Task to carry out
With pictures excluded, copy word for word the lines in the data below from the line containing "ata File required" through the line containing "be removed and".

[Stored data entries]
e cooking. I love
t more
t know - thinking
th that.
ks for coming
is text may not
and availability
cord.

---

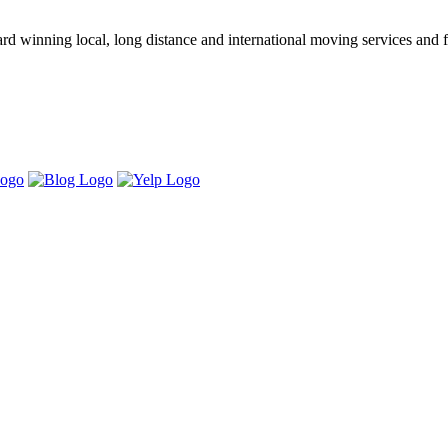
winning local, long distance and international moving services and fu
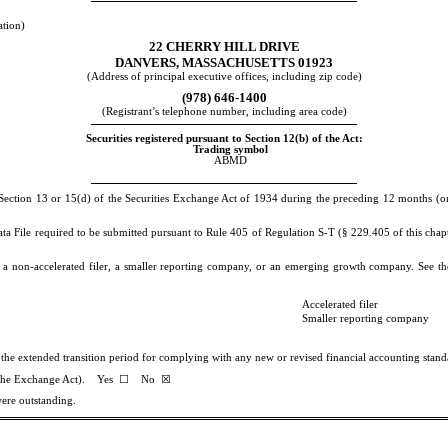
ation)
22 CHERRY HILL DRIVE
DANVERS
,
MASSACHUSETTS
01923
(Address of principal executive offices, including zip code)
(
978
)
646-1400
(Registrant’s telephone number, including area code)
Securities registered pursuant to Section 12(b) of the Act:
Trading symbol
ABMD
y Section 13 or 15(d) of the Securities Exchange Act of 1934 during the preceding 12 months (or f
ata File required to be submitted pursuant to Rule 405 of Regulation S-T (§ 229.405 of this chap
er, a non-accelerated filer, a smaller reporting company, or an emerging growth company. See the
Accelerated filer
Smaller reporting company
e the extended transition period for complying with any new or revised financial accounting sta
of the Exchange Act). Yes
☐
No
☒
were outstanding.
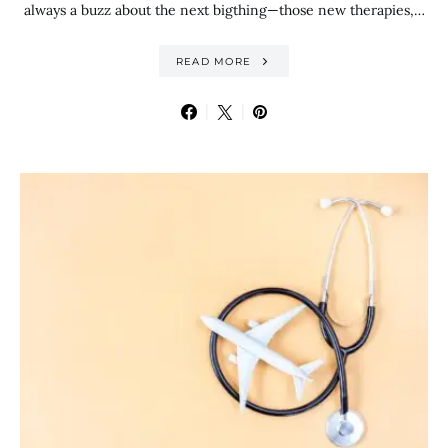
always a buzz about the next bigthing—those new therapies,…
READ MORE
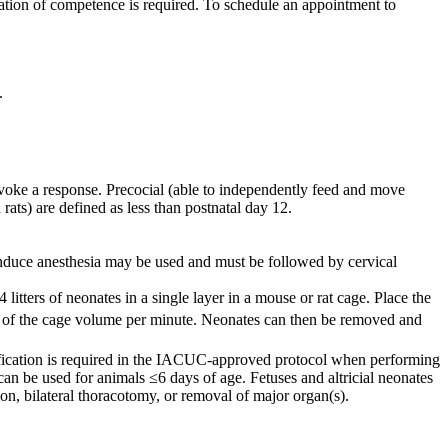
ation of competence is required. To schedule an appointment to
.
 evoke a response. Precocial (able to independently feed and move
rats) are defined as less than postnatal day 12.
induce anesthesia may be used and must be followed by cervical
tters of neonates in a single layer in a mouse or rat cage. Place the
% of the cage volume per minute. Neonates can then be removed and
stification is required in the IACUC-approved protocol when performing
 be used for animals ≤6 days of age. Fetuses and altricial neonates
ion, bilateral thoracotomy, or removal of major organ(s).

Response
ata File required to be submitted pursuant to Rule 405 of Regulation S-T (§ 229.405 of this chap
er, a non-accelerated filer, a smaller reporting company, or an emerging growth company. See the
Accelerated filer
Smaller reporting company
e the extended transition period for complying with any new or revised financial accounting sta
of the Exchange Act). Yes
☐
No
☒
were outstanding.
always a buzz about the next bigthing—those new therapies,…
READ MORE
ation of competence is required. To schedule an appointment to
.
 evoke a response. Precocial (able to independently feed and move
rats) are defined as less than postnatal day 12.
induce anesthesia may be used and must be followed by cervical
tters of neonates in a single layer in a mouse or rat cage. Place the
% of the cage volume per minute. Neonates can then be removed and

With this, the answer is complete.